Miller notes that what upset people most about Rob Bell was that he calls himself a conservative evangelical Christian. If he called himself an Episcopalian, she observes, nobody would have batted an eye.
Miller, of course, is right. This is what sent Bell’s book, Love Wins, ringing throughout the land (pun intended). As Miller comments, Bell’s position on heaven, hell, and the possible salvation of every person, “is a radical upheaval of that entire worldview.” This is why popular conservative pastor, John Piper, tweeted, “So long Bell,” when he first heard of Bell’s position (even before he read the book). He was talking about Bell’s departure from traditional/conservative Christianity.
One could argue that Bell has moved out of the camp of evangelicalism into the camp of progressive Christianity. One of the fundamental differences between progressive Christianity and evangelical Christianity is how each group understands and interprets the biblical teachings on judgment.
Most progressive Christians do not ignore or deny the reality of judgment. In fact, I myself, as a progressive Christian, believe that judgment can be quite painful and severe. But, I believe that it is always redemptive, restorative, and corrective in nature, not punitive, retributive, or intended for punishment equal to the offense.
Bell basically takes this position in his book. In the interview with Religion and Ethics he says that judgment flows out of love, that it is important to start with love: “God’s love is for us to flourish in God’s good world. For us to flourish in God’s good world, judgments have to be made . . . that puts judgment in its proper place.”
The problem for Bell in the evangelical Christian community is that the Bible doesn’t always take that position. Both restorative judgment and vindictive/retributive judgment can be found in the Bible. Because the New Testament emerged out of a milieu pervaded by apocalyptic perspectives and beliefs, retributive judgment is quite frequent in the New Testament. Progressive Christians rightfully acknowledge that an apocalyptic orientation greatly influenced the first followers of Jesus, and many progressives would contend, influenced Jesus himself. (See my book, A Faith Worth Living: The Dynamics of an Inclusive Gospel, pp. 97–117).
I share Bell’s belief on heaven, hell, and the possibility of universal salvation. His understanding of judgment in the context of divine love is how progressive Christians interpret it.
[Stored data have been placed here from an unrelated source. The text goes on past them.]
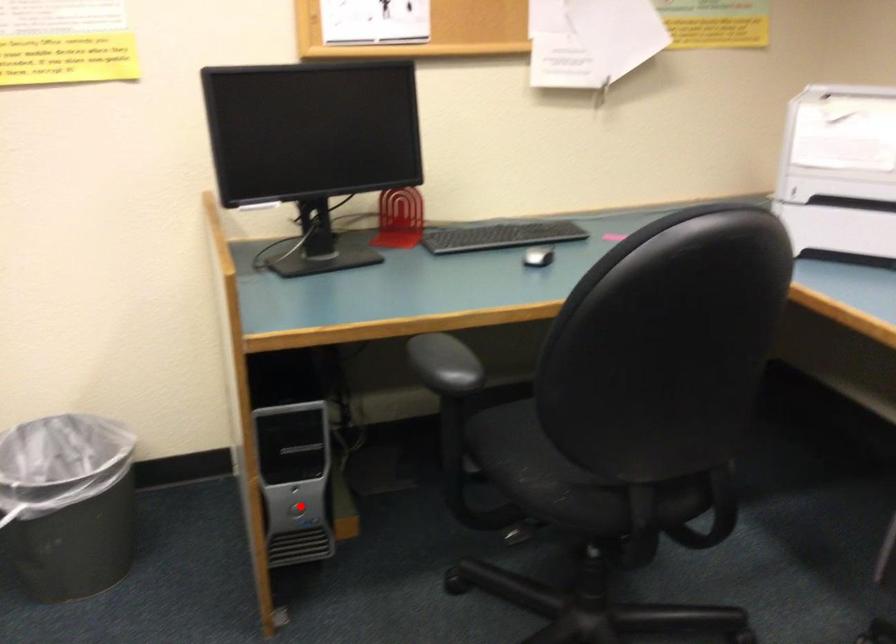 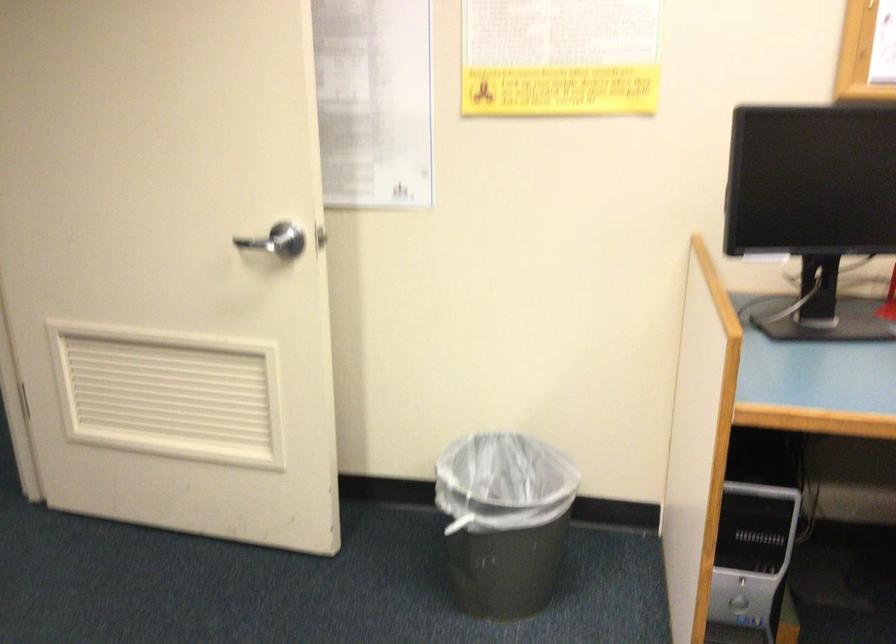 Find the pixel in the second image that matches the highlighted location in the first image.

(737, 601) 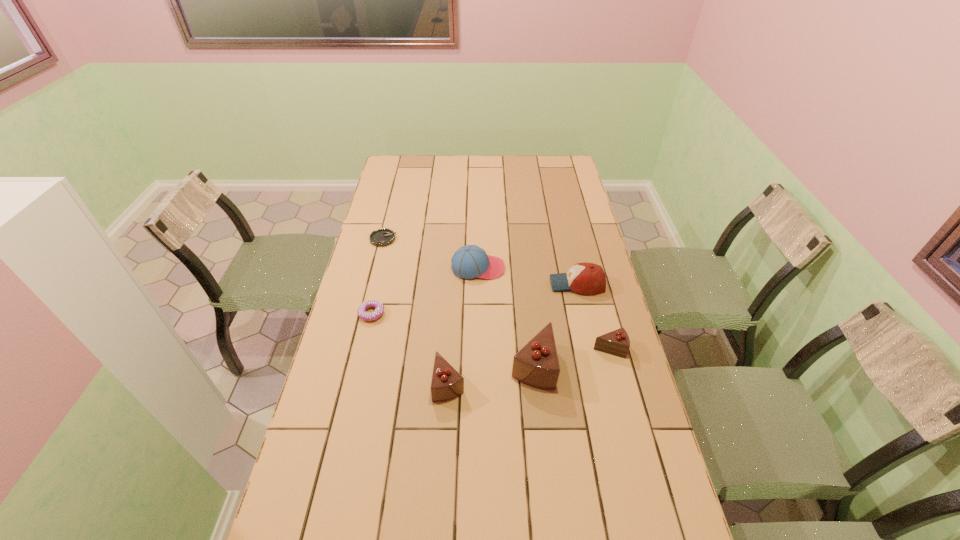 Image resolution: width=960 pixels, height=540 pixels. In order to click on ashtray in this screenshot , I will do `click(382, 237)`.

This screenshot has width=960, height=540. Find the location of `vacant space located on the right of the leftmost chocolate cake`. vacant space located on the right of the leftmost chocolate cake is located at coordinates click(519, 383).

This screenshot has height=540, width=960. Find the location of `vacant space located 0.150m on the front of the third object from right to left`. vacant space located 0.150m on the front of the third object from right to left is located at coordinates (540, 441).

Image resolution: width=960 pixels, height=540 pixels. I want to click on free spot located on the left of the fifth tallest object, so (x=548, y=348).

Where is `blank space located on the front of the fourth nearest object`? This screenshot has height=540, width=960. blank space located on the front of the fourth nearest object is located at coordinates (356, 378).

This screenshot has height=540, width=960. I want to click on free location located on the front-facing side of the left baseball cap, so click(568, 268).

You are a GUI agent. You are given a task and a screenshot of the screen. Output one action in this format:
    pyautogui.click(x=<x>, y=<y>)
    Task: Click on the blank area located 0.260m on the front-facing side of the right baseball cap
    This screenshot has height=540, width=960.
    Given the screenshot: What is the action you would take?
    pyautogui.click(x=477, y=284)

At what (x,y) coordinates should I click in order to perform the action: click on free space located on the front-facing side of the right baseball cap. Please return your answer as a coordinate pair (x, y). The height and width of the screenshot is (540, 960). Looking at the image, I should click on (464, 284).

Find the location of `free point located on the front-facing side of the right baseball cap`. free point located on the front-facing side of the right baseball cap is located at coordinates (442, 284).

Find the location of a particular element. This screenshot has width=960, height=540. vacant area situated on the right of the farthest object is located at coordinates [495, 239].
But what Bell has failed to do, and what he must do, if he hopes to stay within the evangelical Christian fold, is provide an adequate biblical hermeneutic for his position that somehow manages to maintain the high (idolatrous?) view of biblical authority that evangelicals demand.
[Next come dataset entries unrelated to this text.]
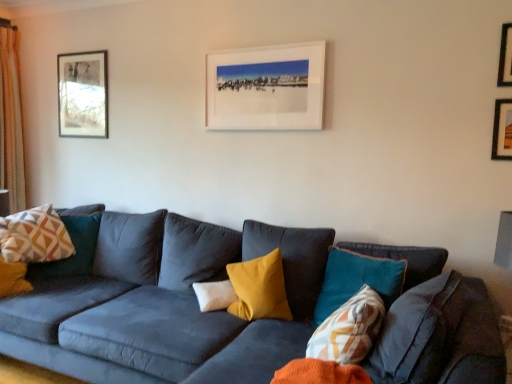 Question: In which direction should I rotate to look at patterned fabric pillow at center, which ranks as the first pillow in front-to-back order?

Choices:
 (A) left
 (B) right

Answer: (B)

Question: Should I look upward or downward to see white matte picture frame at upper center, which is the 3th picture frame from front to back?

Choices:
 (A) up
 (B) down

Answer: (A)

Question: Could you tell me if white matte picture frame at upper center, which is the 3th picture frame from front to back, is facing white soft pillow at center, the 2th pillow positioned from the back?

Choices:
 (A) no
 (B) yes

Answer: (A)

Question: From the image's perspective, would you say white matte picture frame at upper center, positioned as the 2th picture frame in back-to-front order, is positioned over white soft pillow at center, arranged as the second pillow when viewed from the right?

Choices:
 (A) no
 (B) yes

Answer: (B)

Question: Is white matte picture frame at upper center, which ranks as the 2th picture frame in left-to-right order, not within white soft pillow at center, acting as the second pillow starting from the left?

Choices:
 (A) yes
 (B) no

Answer: (A)

Question: Can you confirm if white matte picture frame at upper center, which ranks as the 2th picture frame in left-to-right order, is positioned to the right of white soft pillow at center, arranged as the second pillow when viewed from the right?

Choices:
 (A) yes
 (B) no

Answer: (A)

Question: Are white matte picture frame at upper center, which ranks as the 2th picture frame in left-to-right order, and white soft pillow at center, the 2th pillow positioned from the back, far apart?

Choices:
 (A) yes
 (B) no

Answer: (A)

Question: Does white matte picture frame at upper center, which ranks as the third picture frame in right-to-left order, come in front of white soft pillow at center, arranged as the second pillow when viewed from the right?

Choices:
 (A) yes
 (B) no

Answer: (B)

Question: Considering the relative positions of wooden framed picture at upper left, the fourth picture frame positioned from the right, and light beige textured curtain at left in the image provided, is wooden framed picture at upper left, the fourth picture frame positioned from the right, to the left of light beige textured curtain at left from the viewer's perspective?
In the interview with Religion and Ethics, Professor Vanden Berg, a representative of the majority evangelical position, says that “the Bible’s pretty clear that when the end comes that’s the end. You don’t have a second chance.” She concedes that it is possible that God could offer a second chance if God wanted, but for her the bottom line is: “What does the Bible say? The biblical text doesn’t say that at all.” This is the bottom line for most evangelicals: What does the Bible actually say?
The question is: Can Rob Bell offer a sufficient enough biblical hermeneutic to justify his beliefs that will hold water within the evangelical community. I seriously doubt it. I predict that Rob Bell will become a fresh, new spokesperson for progressive Christianity. Much the way Brian McLaren started out within the evangelical tradition, but clearly is now a champion of progressive Christian beliefs and practices, I predict Rob Bell will, also, cross over. It’s inevitable.